▶ [TASK OBJECTIVE]:
Every line in the data below from the one containing "Entra nel team" down to the one containing "arcoíris de plata.", both included, must be retyped exactly; no other line is to appear.

▶ [Collected data]:
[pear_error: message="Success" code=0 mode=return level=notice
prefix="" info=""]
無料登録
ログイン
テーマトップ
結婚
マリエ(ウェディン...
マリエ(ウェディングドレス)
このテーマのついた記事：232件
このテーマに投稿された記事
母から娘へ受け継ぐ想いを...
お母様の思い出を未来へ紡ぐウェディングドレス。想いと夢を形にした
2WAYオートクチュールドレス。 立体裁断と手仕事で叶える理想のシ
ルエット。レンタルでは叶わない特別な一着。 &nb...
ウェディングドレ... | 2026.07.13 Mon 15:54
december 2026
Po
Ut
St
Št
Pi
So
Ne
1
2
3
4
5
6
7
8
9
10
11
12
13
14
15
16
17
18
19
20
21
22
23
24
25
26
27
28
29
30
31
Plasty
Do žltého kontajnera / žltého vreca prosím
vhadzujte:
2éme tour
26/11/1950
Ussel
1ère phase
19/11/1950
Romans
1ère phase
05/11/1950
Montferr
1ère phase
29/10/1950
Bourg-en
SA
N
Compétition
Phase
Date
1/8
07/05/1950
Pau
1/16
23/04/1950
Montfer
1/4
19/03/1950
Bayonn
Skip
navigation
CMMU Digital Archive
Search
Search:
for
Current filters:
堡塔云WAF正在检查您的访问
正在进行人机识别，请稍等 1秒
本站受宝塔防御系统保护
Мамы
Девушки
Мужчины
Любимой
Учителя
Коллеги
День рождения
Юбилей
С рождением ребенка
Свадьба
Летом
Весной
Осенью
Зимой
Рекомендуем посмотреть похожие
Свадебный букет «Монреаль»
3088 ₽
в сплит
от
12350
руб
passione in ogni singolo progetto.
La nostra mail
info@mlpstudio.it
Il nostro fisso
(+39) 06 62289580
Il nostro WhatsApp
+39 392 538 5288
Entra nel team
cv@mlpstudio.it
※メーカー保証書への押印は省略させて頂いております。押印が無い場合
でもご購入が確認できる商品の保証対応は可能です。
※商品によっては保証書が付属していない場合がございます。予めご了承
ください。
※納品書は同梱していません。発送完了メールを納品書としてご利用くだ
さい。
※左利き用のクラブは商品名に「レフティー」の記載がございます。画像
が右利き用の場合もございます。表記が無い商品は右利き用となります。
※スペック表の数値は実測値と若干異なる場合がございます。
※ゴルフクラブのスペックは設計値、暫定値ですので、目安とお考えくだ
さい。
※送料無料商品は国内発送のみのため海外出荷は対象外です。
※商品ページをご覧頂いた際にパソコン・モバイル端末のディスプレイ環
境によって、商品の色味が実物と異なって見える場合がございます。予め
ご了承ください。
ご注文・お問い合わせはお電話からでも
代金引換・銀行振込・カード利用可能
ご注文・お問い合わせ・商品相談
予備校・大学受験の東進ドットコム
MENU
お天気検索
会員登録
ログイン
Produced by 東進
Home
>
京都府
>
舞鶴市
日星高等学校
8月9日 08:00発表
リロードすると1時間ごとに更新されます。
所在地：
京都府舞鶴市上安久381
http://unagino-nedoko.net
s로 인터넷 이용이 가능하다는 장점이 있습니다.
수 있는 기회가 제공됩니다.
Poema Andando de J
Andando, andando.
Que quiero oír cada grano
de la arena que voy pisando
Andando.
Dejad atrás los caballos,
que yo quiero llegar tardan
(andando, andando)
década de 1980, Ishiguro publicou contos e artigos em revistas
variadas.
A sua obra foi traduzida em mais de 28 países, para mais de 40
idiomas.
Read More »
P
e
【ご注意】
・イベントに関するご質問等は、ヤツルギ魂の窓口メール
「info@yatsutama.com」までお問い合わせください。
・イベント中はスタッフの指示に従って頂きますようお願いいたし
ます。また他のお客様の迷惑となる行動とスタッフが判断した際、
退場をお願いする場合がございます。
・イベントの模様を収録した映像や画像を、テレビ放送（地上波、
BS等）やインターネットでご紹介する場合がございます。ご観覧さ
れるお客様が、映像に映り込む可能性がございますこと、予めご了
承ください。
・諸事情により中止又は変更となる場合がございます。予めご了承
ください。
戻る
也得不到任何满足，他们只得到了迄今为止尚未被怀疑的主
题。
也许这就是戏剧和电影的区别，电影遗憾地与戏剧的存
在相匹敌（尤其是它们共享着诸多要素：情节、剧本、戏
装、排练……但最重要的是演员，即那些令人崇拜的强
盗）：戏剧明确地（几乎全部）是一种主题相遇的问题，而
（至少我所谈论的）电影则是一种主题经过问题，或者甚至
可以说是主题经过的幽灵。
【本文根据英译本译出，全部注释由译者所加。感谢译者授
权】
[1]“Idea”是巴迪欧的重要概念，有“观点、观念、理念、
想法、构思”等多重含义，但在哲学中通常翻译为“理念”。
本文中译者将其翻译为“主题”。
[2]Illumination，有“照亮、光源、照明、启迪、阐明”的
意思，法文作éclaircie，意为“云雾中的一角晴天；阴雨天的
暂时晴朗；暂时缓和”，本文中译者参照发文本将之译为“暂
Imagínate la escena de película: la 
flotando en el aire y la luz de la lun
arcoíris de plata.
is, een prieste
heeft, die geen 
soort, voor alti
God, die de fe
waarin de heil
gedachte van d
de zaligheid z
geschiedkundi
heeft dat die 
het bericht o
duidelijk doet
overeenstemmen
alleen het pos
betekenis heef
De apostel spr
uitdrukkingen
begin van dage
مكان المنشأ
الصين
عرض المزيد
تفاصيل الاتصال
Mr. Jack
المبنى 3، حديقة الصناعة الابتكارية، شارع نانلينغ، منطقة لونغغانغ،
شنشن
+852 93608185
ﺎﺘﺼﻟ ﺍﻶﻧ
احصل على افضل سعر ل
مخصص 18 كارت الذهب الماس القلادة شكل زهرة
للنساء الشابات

▶ [RESPONSE AREA]:
Entra nel team
cv@mlpstudio.it
※メーカー保証書への押印は省略させて頂いております。押印が無い場合
でもご購入が確認できる商品の保証対応は可能です。
※商品によっては保証書が付属していない場合がございます。予めご了承
ください。
※納品書は同梱していません。発送完了メールを納品書としてご利用くだ
さい。
※左利き用のクラブは商品名に「レフティー」の記載がございます。画像
が右利き用の場合もございます。表記が無い商品は右利き用となります。
※スペック表の数値は実測値と若干異なる場合がございます。
※ゴルフクラブのスペックは設計値、暫定値ですので、目安とお考えくだ
さい。
※送料無料商品は国内発送のみのため海外出荷は対象外です。
※商品ページをご覧頂いた際にパソコン・モバイル端末のディスプレイ環
境によって、商品の色味が実物と異なって見える場合がございます。予め
ご了承ください。
ご注文・お問い合わせはお電話からでも
代金引換・銀行振込・カード利用可能
ご注文・お問い合わせ・商品相談
予備校・大学受験の東進ドットコム
MENU
お天気検索
会員登録
ログイン
Produced by 東進
Home
>
京都府
>
舞鶴市
日星高等学校
8月9日 08:00発表
リロードすると1時間ごとに更新されます。
所在地：
京都府舞鶴市上安久381
http://unagino-nedoko.net
s로 인터넷 이용이 가능하다는 장점이 있습니다.
수 있는 기회가 제공됩니다.
Poema Andando de J
Andando, andando.
Que quiero oír cada grano
de la arena que voy pisando
Andando.
Dejad atrás los caballos,
que yo quiero llegar tardan
(andando, andando)
década de 1980, Ishiguro publicou contos e artigos em revistas
variadas.
A sua obra foi traduzida em mais de 28 países, para mais de 40
idiomas.
Read More »
P
e
【ご注意】
・イベントに関するご質問等は、ヤツルギ魂の窓口メール
「info@yatsutama.com」までお問い合わせください。
・イベント中はスタッフの指示に従って頂きますようお願いいたし
ます。また他のお客様の迷惑となる行動とスタッフが判断した際、
退場をお願いする場合がございます。
・イベントの模様を収録した映像や画像を、テレビ放送（地上波、
BS等）やインターネットでご紹介する場合がございます。ご観覧さ
れるお客様が、映像に映り込む可能性がございますこと、予めご了
承ください。
・諸事情により中止又は変更となる場合がございます。予めご了承
ください。
戻る
也得不到任何满足，他们只得到了迄今为止尚未被怀疑的主
题。
也许这就是戏剧和电影的区别，电影遗憾地与戏剧的存
在相匹敌（尤其是它们共享着诸多要素：情节、剧本、戏
装、排练……但最重要的是演员，即那些令人崇拜的强
盗）：戏剧明确地（几乎全部）是一种主题相遇的问题，而
（至少我所谈论的）电影则是一种主题经过问题，或者甚至
可以说是主题经过的幽灵。
【本文根据英译本译出，全部注释由译者所加。感谢译者授
权】
[1]“Idea”是巴迪欧的重要概念，有“观点、观念、理念、
想法、构思”等多重含义，但在哲学中通常翻译为“理念”。
本文中译者将其翻译为“主题”。
[2]Illumination，有“照亮、光源、照明、启迪、阐明”的
意思，法文作éclaircie，意为“云雾中的一角晴天；阴雨天的
暂时晴朗；暂时缓和”，本文中译者参照发文本将之译为“暂
Imagínate la escena de película: la 
flotando en el aire y la luz de la lun
arcoíris de plata.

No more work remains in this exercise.